The hardest part of teaching spoken English is that students have nothing to say
I don't know how much this applies in other countries
One of the things I do when teaching English is to read the quote on a quote of the day website, and then make sure my students understand it. It’s a great way to expand their knowledge, and start to develop their ability to move between the specific and the abstract.
And boy do they need practice on these things! I have a group of teenagers (about 14) at the moment, who need to improve their English very fast. I’m pretty confident about improving their reading and listening, but speaking tough. Part of the reason is that they just have nothing to say. Between Chinese schools that train you to speak only in officially approved Correctitudes, and TikTok that teaches all zingers, all the time, I’ve never heard these boys put together a coherent idea or even sentence.
Today our quote of the day was: “Put your heart, mind, and soul into even your smallest acts. This is the secret of success.” (This is a nice quote: anodyne enough that the conversation isn’t going to get too spicy for the classroom, but with plenty of room to dig out examples and discuss.) The boys’ reaction was particularly comical. I start off with: do you agree. Oh, yes, they all said. Can you give me an example? Boy A worked hard at his homework and got a high grade. (The student wasn’t as grammatical as that, but I’m focused on the content here.)
But, I put to them, is that really THE secret to success? (Blank faces) Like, the ONLY secret to success? Realising what answer I want, they quickly manage to blurt out, no! Talent! Boy B is talented at computer games. Cue a sidebar on what success means - I’m not really convinced that being good at a computer game counts as success. But OK, yes, you got the message and worked out that there was space for disagreement here… Anything else we could disagree with?
No.
Some people think, I desperately prompt, that actually you shouldn’t put your heart into everything; you should focus on the important things. Oh, yes! they reply. That’s definitely right…
This would count as a mid-level conversation in my experience. I’ve had students where I couldn’t get a single answer out of them, not what colour they like, not what food they like, not where they live (they often don’t know, because they live next to daddy’s chauffeured car, and the malls that they go to are also right outside the door of daddy’s chauffeured car), not anything. And of course, at the other end of the scale, you occasionally get a student who’s bursting with ideas and says genuinely interesting things. (But not many, because those kids don’t need extra classes.)
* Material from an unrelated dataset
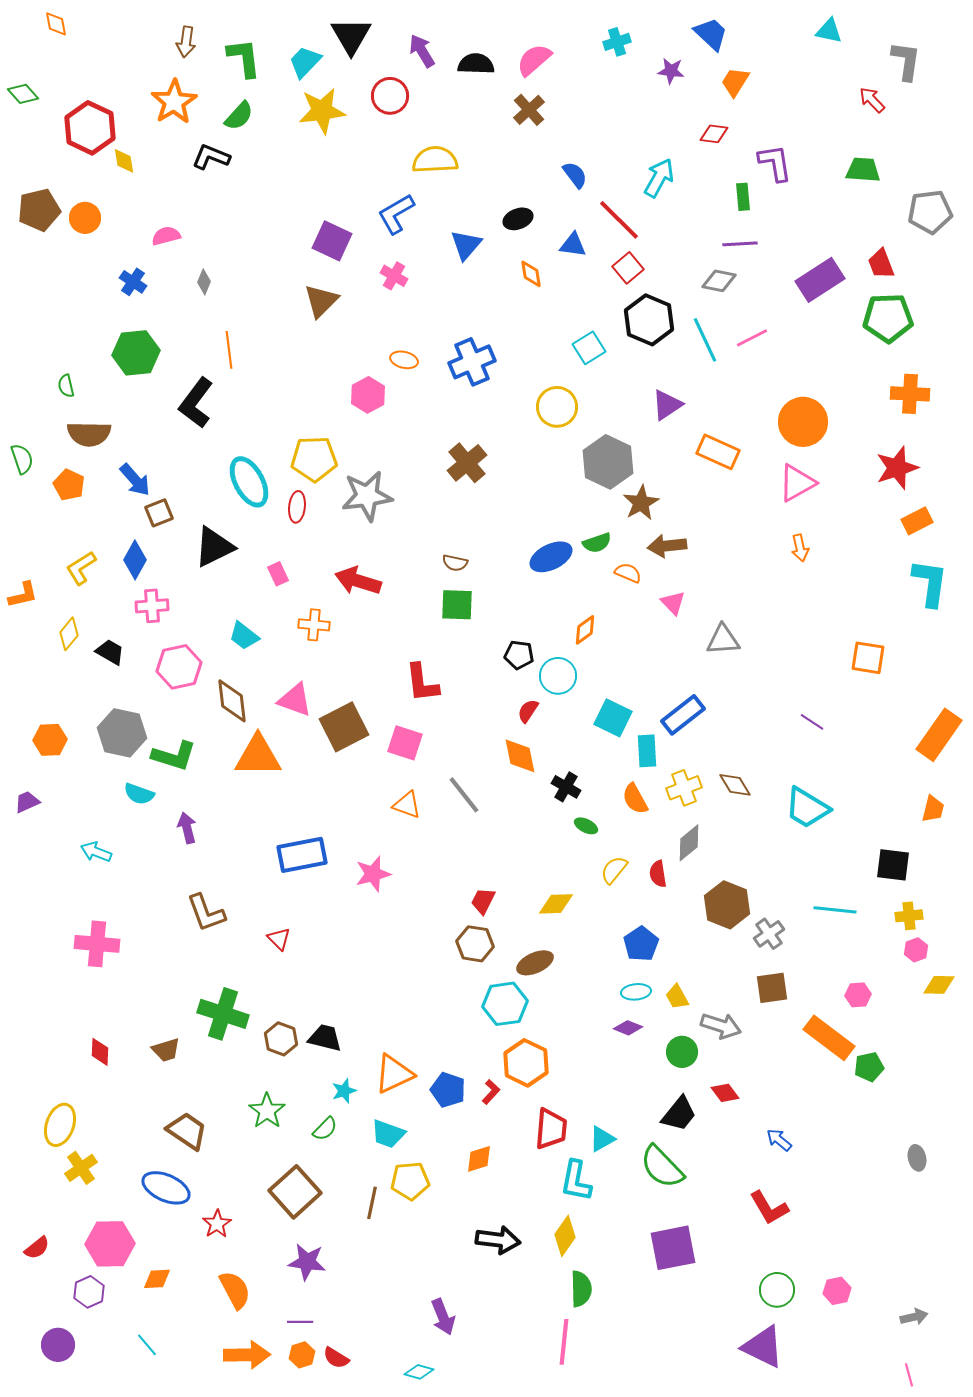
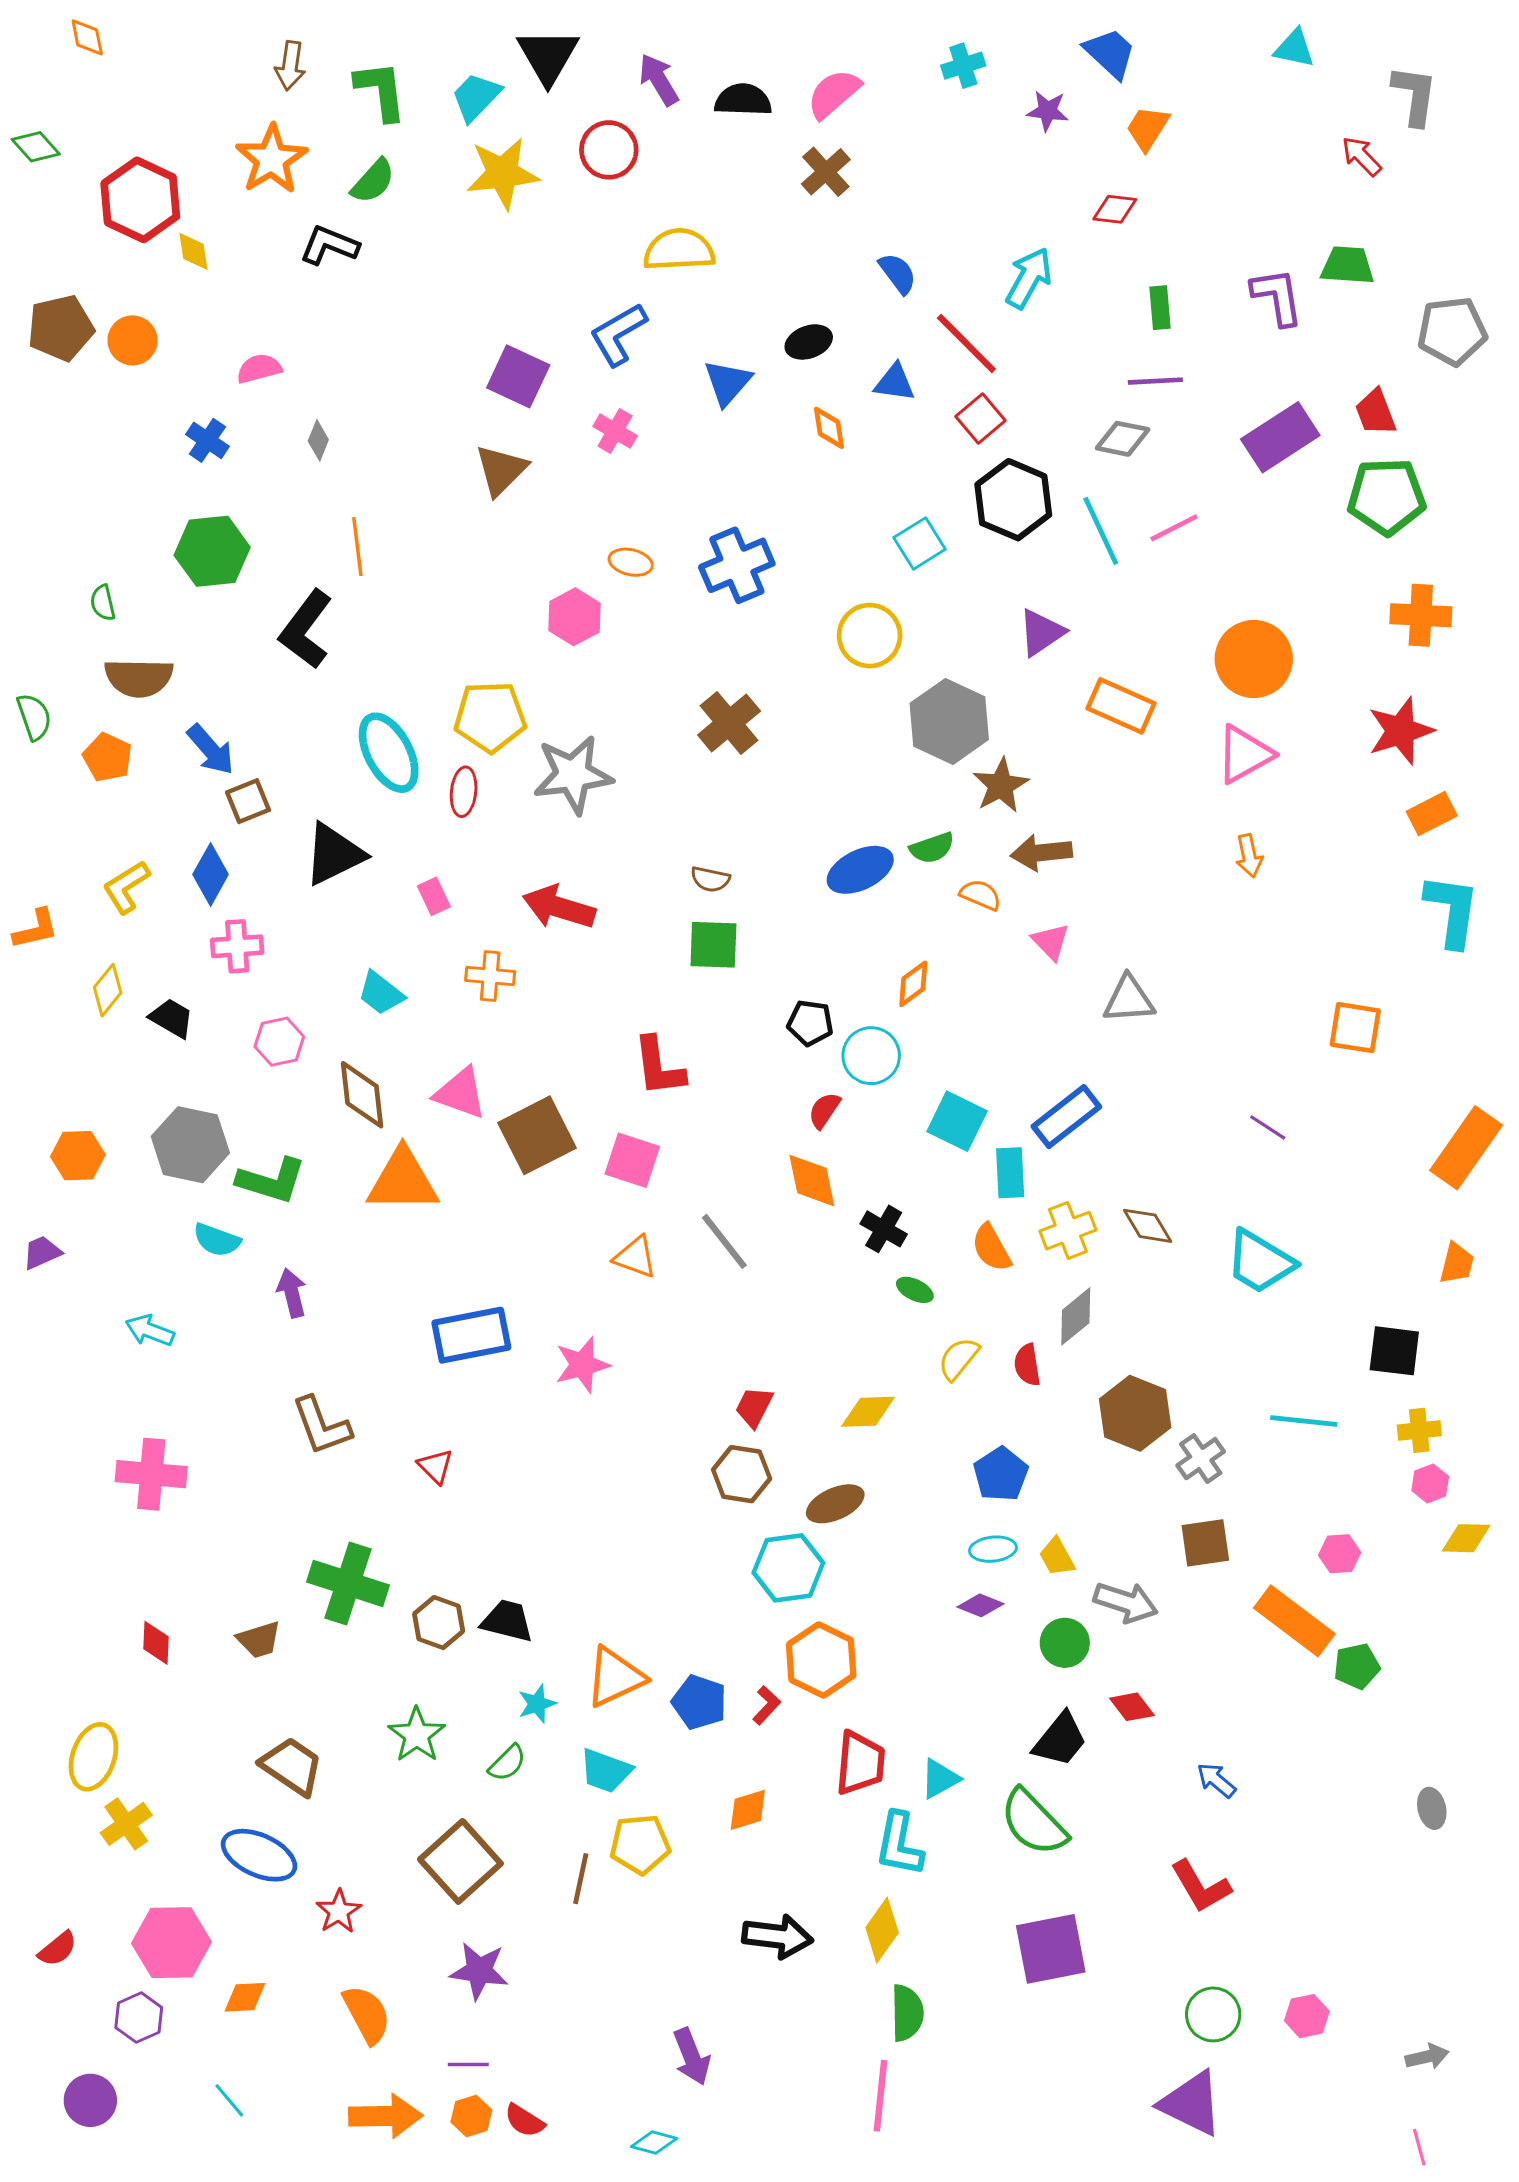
purple L-shape: (775, 163) -> (1277, 297), moved
pink hexagon: (179, 667) -> (279, 1042), size x0.7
But most students are in the middle somewhere, and I find that for Chinese students in the middle, the vast majority of ESL speaking exercises in books simply don’t work. Those exercises expect students to hold opinions on things like whether having a sister is good or not; or whether they like a particular sport; or whether they like hot weather or cold weather. And most of my students don’t seem to have opinions of that type - at least not that they can form into a full sentence. It’s not a language problem - I ask them to think of an answer in Chinese, and they can’t put together a coherent thought in their own language, either.
So one of the difficulties - the Things They Don’t Teach You in Teacher College (though I never went to teacher college) - is that you have to first find ways to put ideas into their minds before you can ask them to express those ideas in the foreign language. It’s an interesting challenge.
(Of course, I do more mechanical exercises as well, where the students have a pre-prepared grammatical form and a limited range of different nouns or verbs to insert. Those are fine, and can serve a purpose.)